Tuesday, 3 January 2012

Howler - America Give Up

It's become pretty common knowledge that beginning of year hype, particularly for guitar bands, can be a poisoned chalice. Just look at some of 2011's buzz proprietors, names like Mona and Viva Brother fading into obscurity quicker than past X factor winners.

Howler are a Minneapolis group, who following the praise lauded onto their debut EP 'This Ones Different', have been the recipient of many a tip from 2012's almighty taste makers. Thankfully though, Howler's debut full length lives up to the hype and indicates signs that Howler may be in this game for the long haul.

The album is concoction of heavily Strokes inspired quick-fix indie hits and more rock-centred romps, themed around typically teenage subjects (Girls & Drinking) but also with some slightly more unexpected twists. Opener 'Beach Sluts' is one of the aforementioned, classic indie tracks in waiting. The track's basic guitar model, accompanied by Jordan Gatesmith's tales of "drinking in the afternoon" and smoking cigarettes aren't exactly breaking new ground, but are delivered with enough urgency and cheeky rebellion to make even the most bitter cynic succumb to it's youthful charms. Notions from the first track, that the album will be more of the same are instantly shattered with the thrilling 'Back To the Grave'. Jordan's vocals sound more foreboding than moaning, as he creepily poses the rhetorical question "Where will you be in 2023? In someone else's arms and not with me" with knowing pessimism. With ghostly "woos" from his band mates echoing in the background over feedback heavy guitars, it's an absolute joy, in an album that could have been so formulaic.

'America Give Up' also features the three best songs from the EP, most notable of the three being the newly titled 'Wailing (making out)' a slightly more literal title than the previous 'You Like White Women, I Like Cigarettes'. Again it's borderline impossible not to compare it to some of The Strokes earlier work as Jordan wails "I'm so tired of making out!" No doubt there'll be plenty more offers of making out for Jordan from female fans, as the lad pretty much embodies the stereotypical indie poster boy.

Another standout track is undoubtedly 'Back of Your Neck' a rockabilly explosion of fun, that along with 'Told You Once' give Howler two future anthems that are literally begging to be screamed back at them by adoring fans in whichever enormo-dome or major festival slot they could be inhabiting in years to come.

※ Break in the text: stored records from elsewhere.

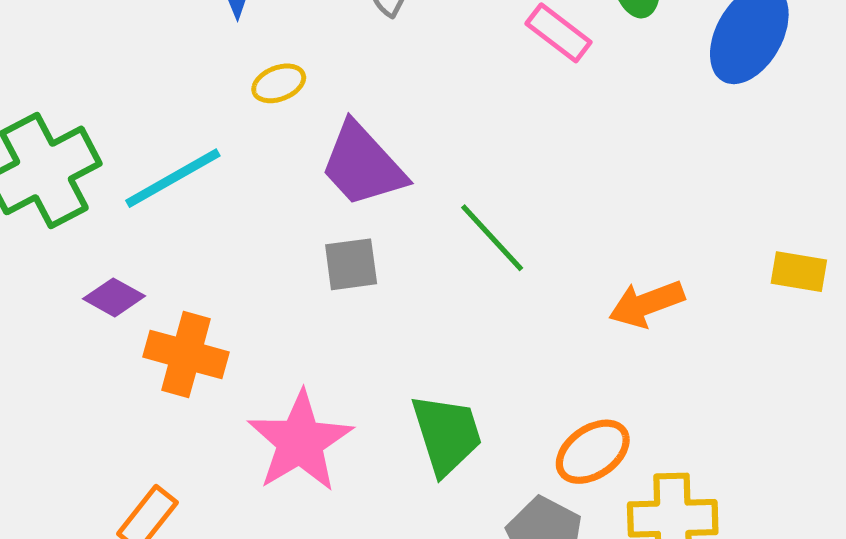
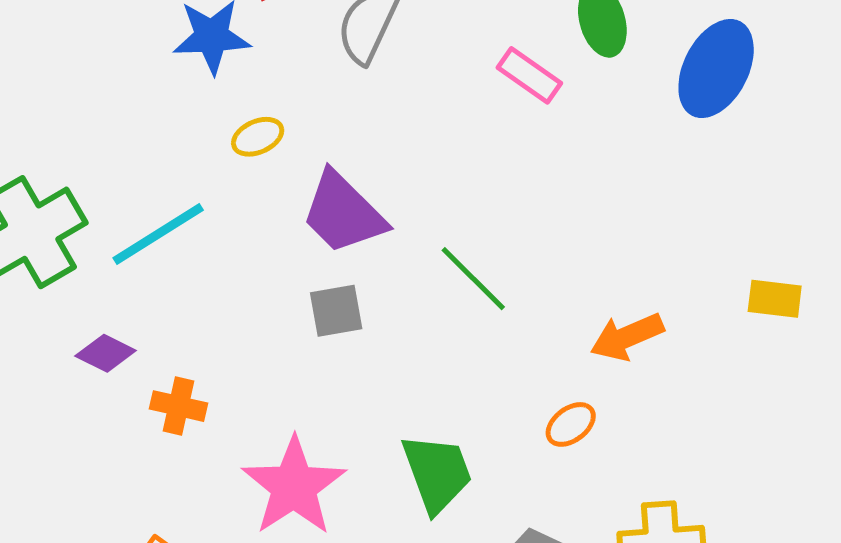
orange cross: (186, 355) -> (179, 406), size x0.7
orange ellipse: (593, 452) -> (571, 424), moved, size x0.7

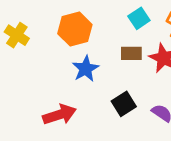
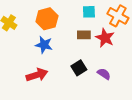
cyan square: (139, 18) -> (89, 12), turned 32
blue star: (86, 69) -> (44, 45), moved, turned -30

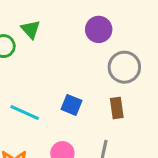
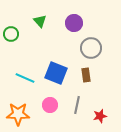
green triangle: (31, 29) -> (40, 21), moved
blue square: (71, 105) -> (56, 73), size x1.6

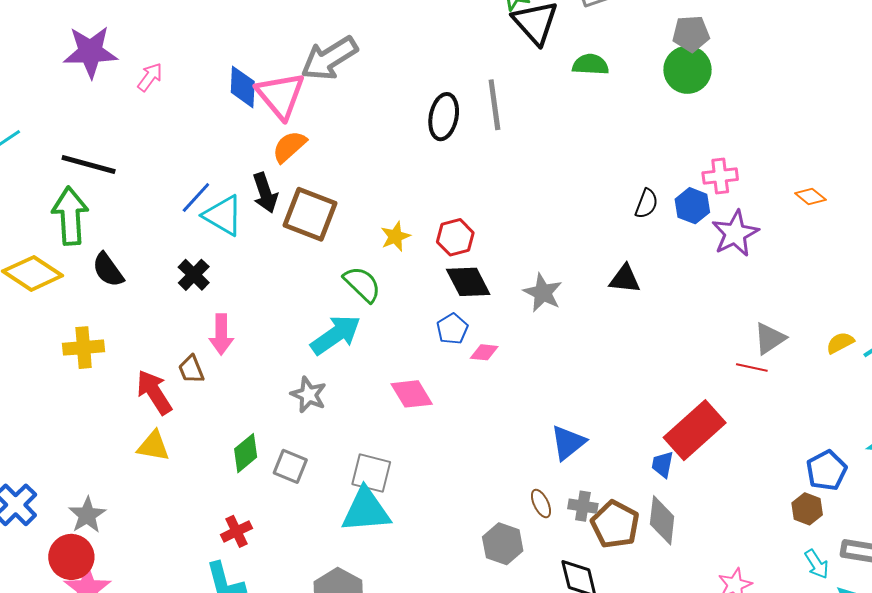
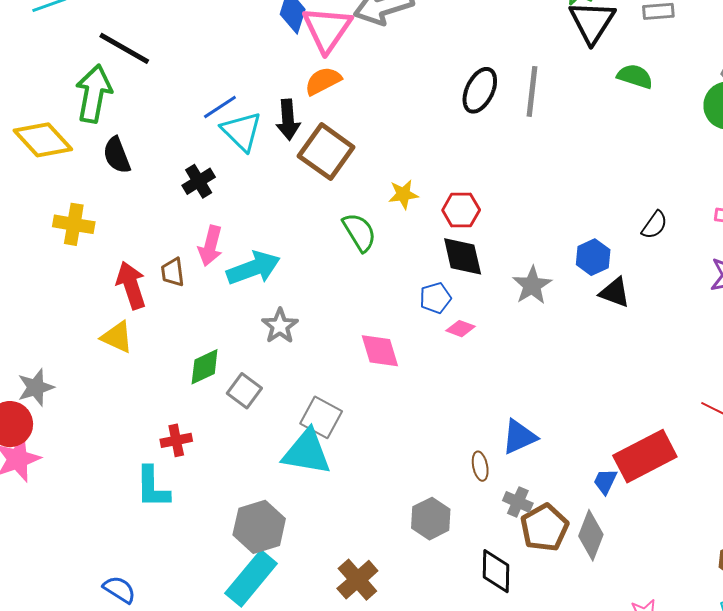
blue hexagon: (692, 206) -> (593, 257), moved
cyan arrow: (336, 335) -> (253, 268), moved
brown ellipse: (541, 504) -> (480, 466), moved

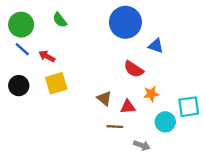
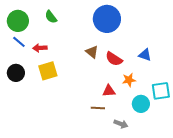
blue triangle: (156, 46) -> (145, 55), moved
red arrow: (47, 56) -> (40, 48), turned -32
brown triangle: (104, 98) -> (92, 52), moved

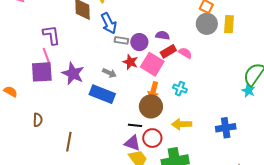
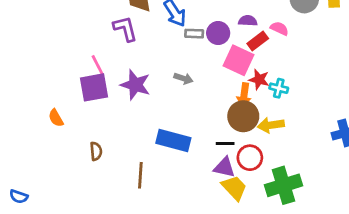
purple L-shape: (51, 35) -> (125, 29), moved
pink semicircle: (185, 53) -> (279, 28), moved
red star: (130, 62) -> (259, 80), moved
orange semicircle: (11, 92) -> (56, 118), turned -144
blue rectangle: (102, 94) -> (173, 140), moved
yellow arrow: (182, 124) -> (271, 125), moved

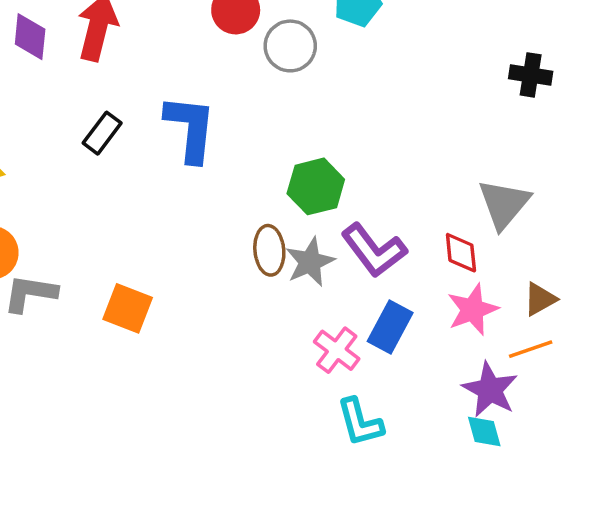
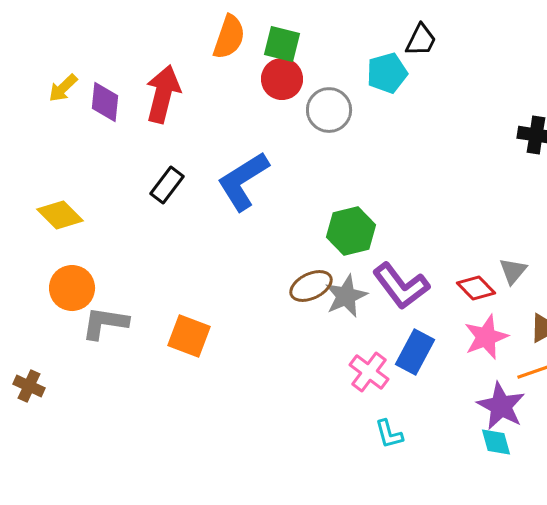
blue L-shape: (190, 128) -> (243, 181), turned -128
gray triangle: (504, 204) -> (513, 271), moved, size x0.6
brown ellipse: (269, 250) -> (311, 286), turned 69
red diamond: (461, 253) -> (476, 288), turned -39
cyan L-shape: (360, 422) -> (389, 434), size x0.7

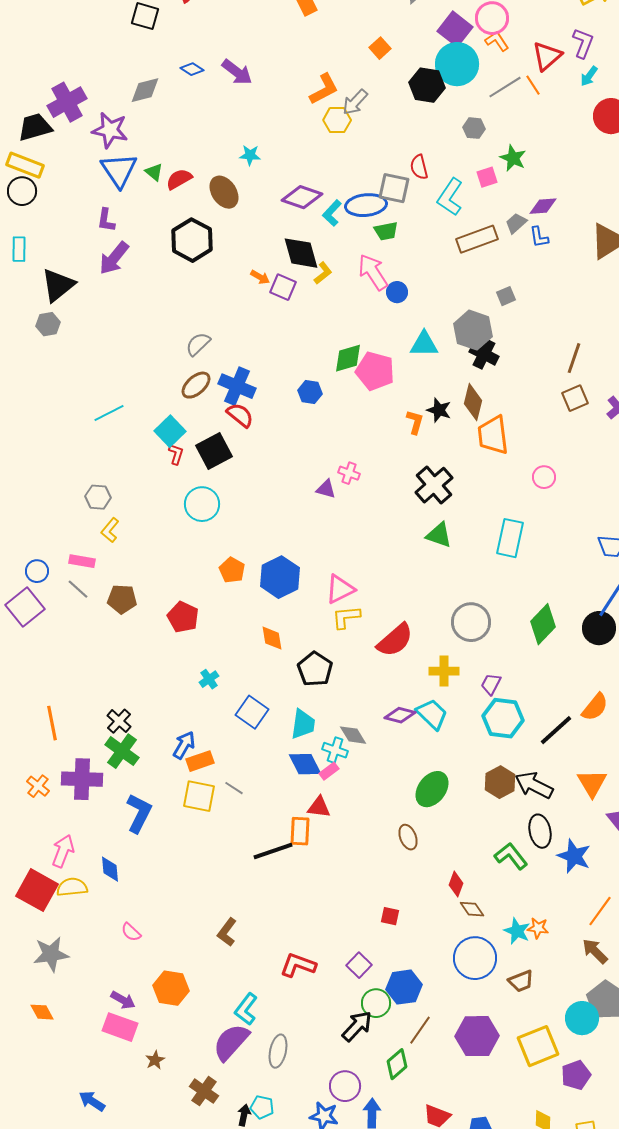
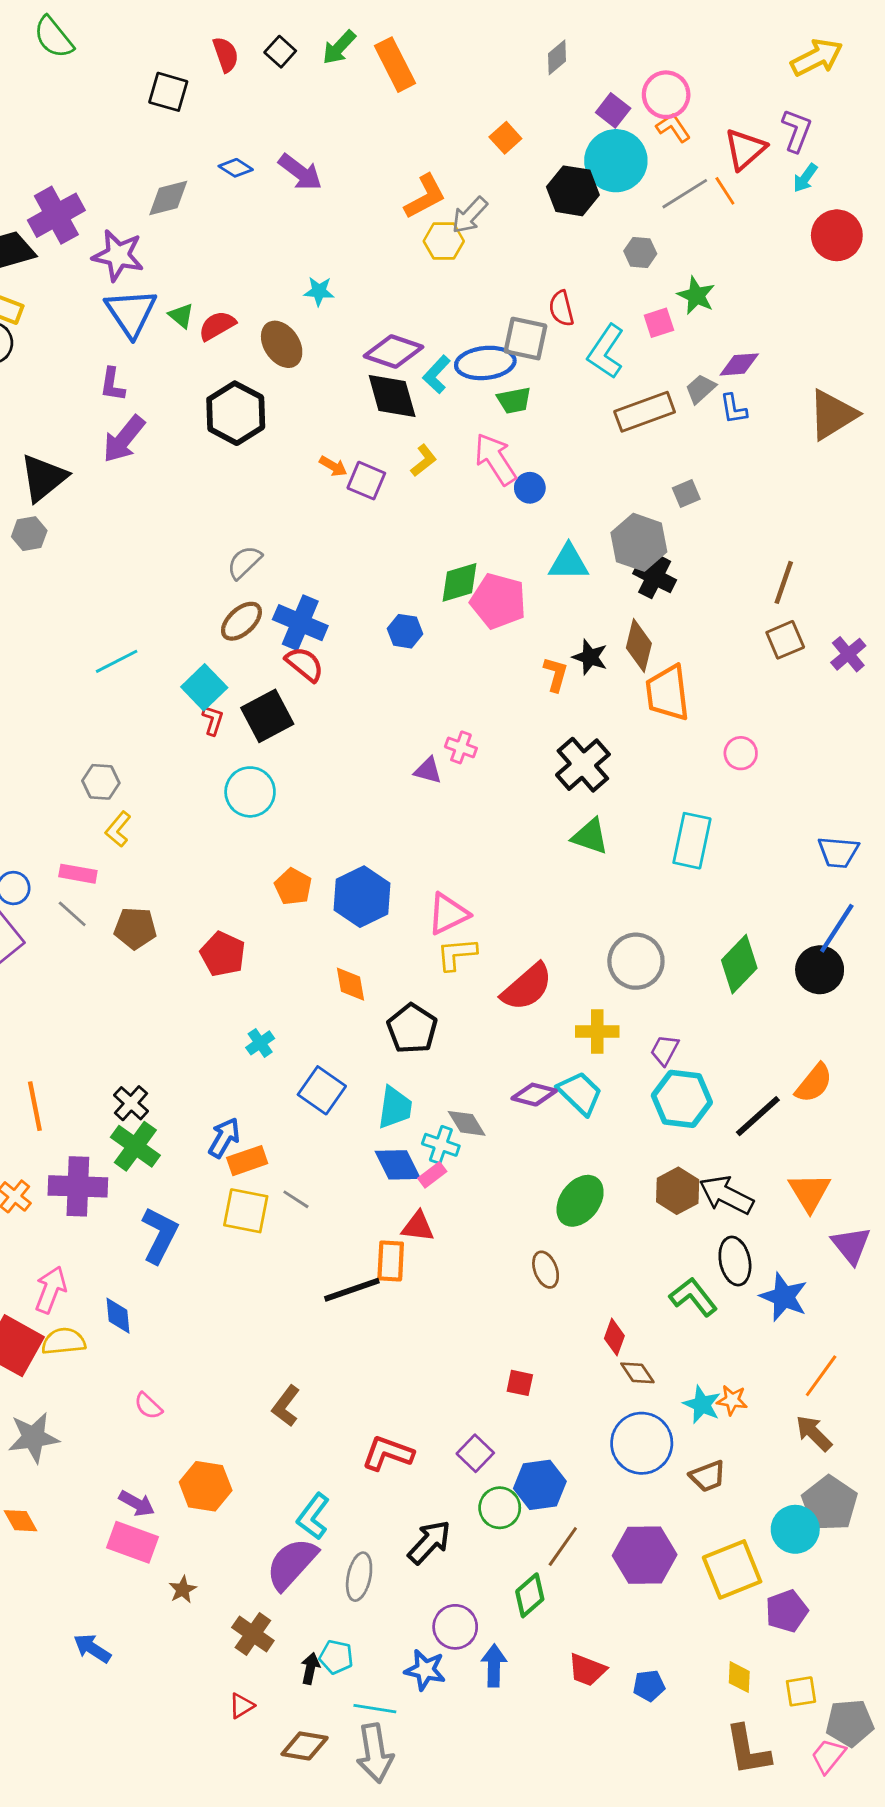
purple square: (455, 29) -> (613, 110), size x0.7
black diamond: (301, 253) -> (392, 396), moved
black arrow: (357, 1026) -> (429, 1542), moved

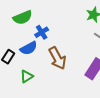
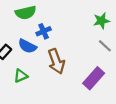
blue semicircle: (29, 48) -> (27, 46), turned 48

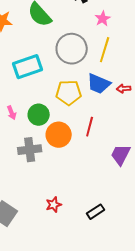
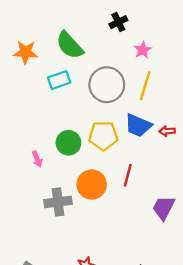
cyan rectangle: (28, 67) -> (59, 80), moved, size x0.7
green circle: (39, 115) -> (68, 143), moved

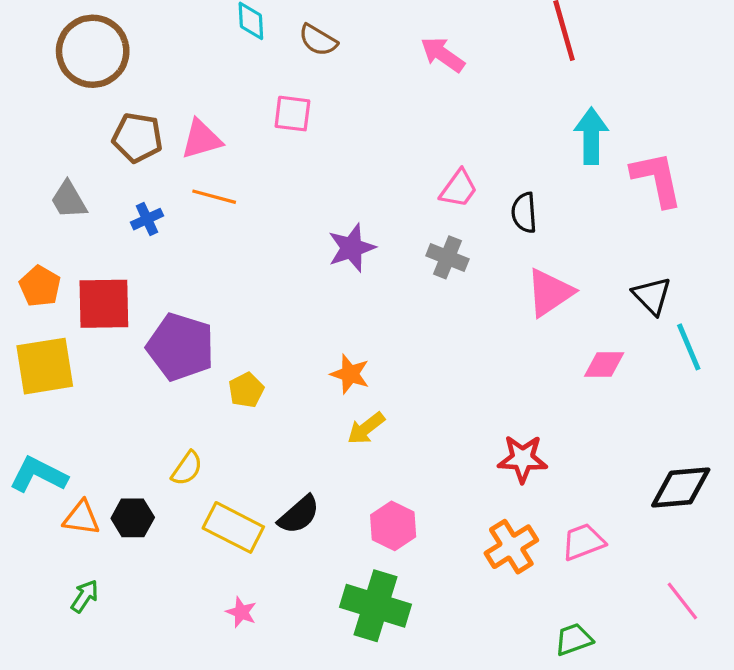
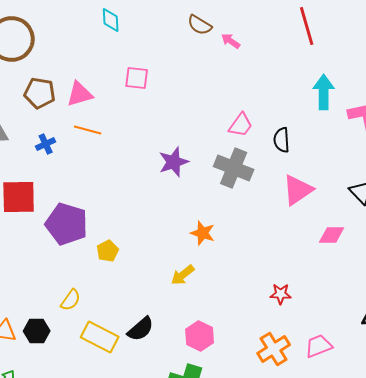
brown semicircle: (318, 40) -> (200, 25), moved
pink arrow: (443, 54) -> (231, 41), size x0.7
gray cross: (447, 257) -> (234, 168), size x1.5
orange star: (350, 374) -> (203, 233), moved
red star: (523, 459) -> (281, 294), size x0.7

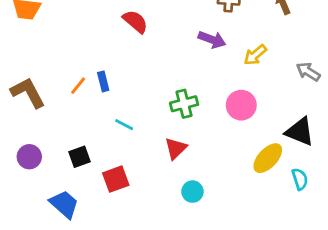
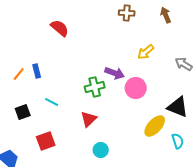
purple arrow: (212, 40) -> (115, 73), moved
black square: (79, 157) -> (23, 112), moved

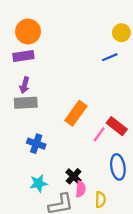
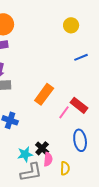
yellow circle: (121, 33) -> (71, 25), moved
blue line: (110, 57) -> (81, 57), moved
cyan star: (39, 183) -> (25, 154), moved

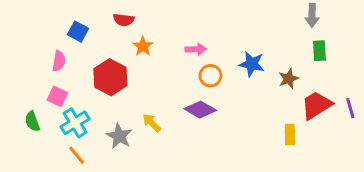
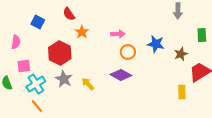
gray arrow: (312, 15) -> (178, 11), moved
red semicircle: (124, 20) -> (69, 14), turned 48
pink semicircle: (59, 61) -> (16, 42), moved
pink square: (57, 96) -> (24, 66), turned -32
gray star: (119, 136) -> (64, 79), moved

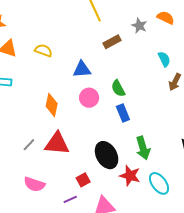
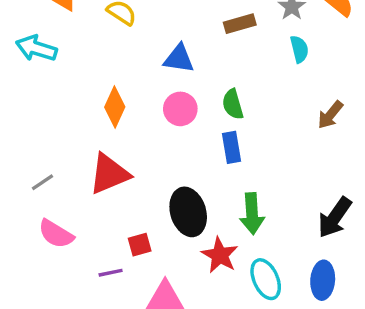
cyan semicircle: (164, 59) -> (299, 49), moved
red triangle: (57, 144) -> (109, 174), turned -40
gray line: (29, 145) -> (43, 182), moved

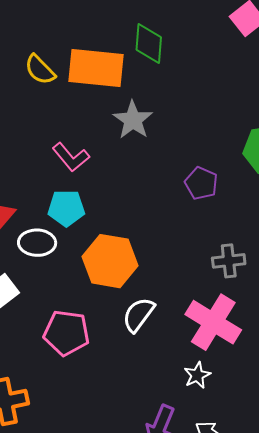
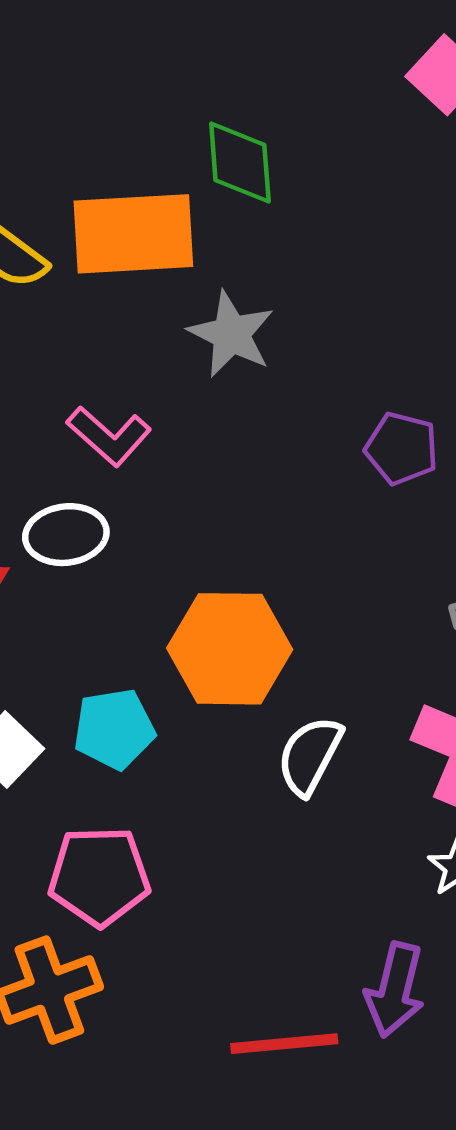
cyan pentagon: (66, 208) -> (114, 729), moved
white ellipse: (37, 243) -> (66, 535), moved
pink pentagon: (66, 333) -> (99, 876), moved

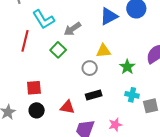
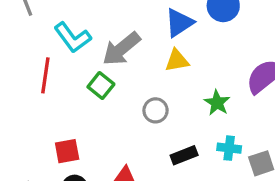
gray arrow: (72, 29) -> (121, 49), size x1.4
yellow triangle: (103, 51) -> (177, 61), moved
black rectangle: (94, 95) -> (184, 155), moved

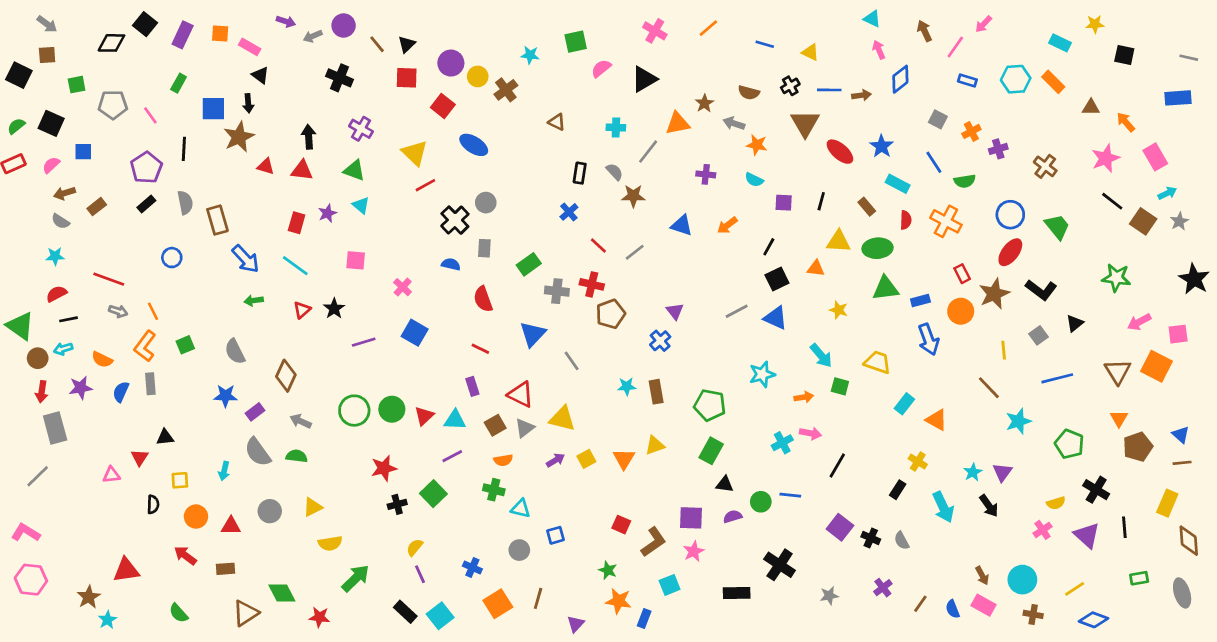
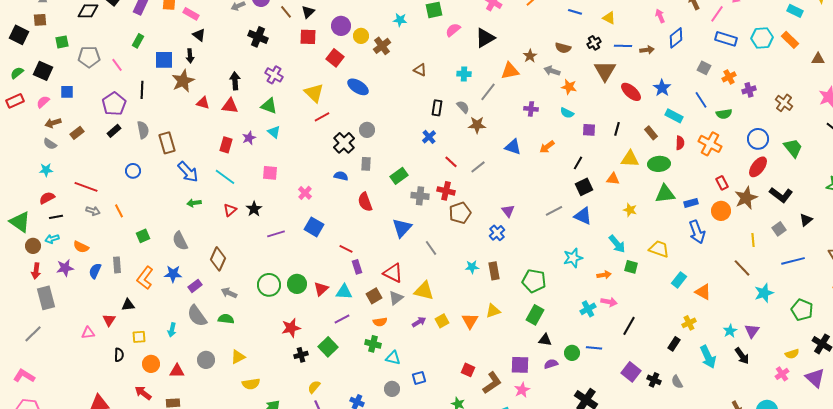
blue rectangle: (967, 80) -> (726, 39), size x1.5
orange L-shape: (145, 346) -> (145, 278), moved
red line: (480, 349) -> (346, 249), moved
yellow cross: (918, 462) -> (689, 323), turned 32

This said, the record isn't perfect though by any means, 'Too Much Blood' is a slow-burner that ends up chasing it's own tail, and detracts from the more boisterous cuts elsewhere. And the least said about the largely boring 'Free Drunk' the better. But these blips aside, Howler have crafted a very promising record, which will no doubt strike a chord with many due to it's undeniable sense of fun and Jordan's witty and wholly likeable lyrics and personality. Howler have dealt with the threat of hype impeccably and the Rough Trade signed band are certainly worth investigating.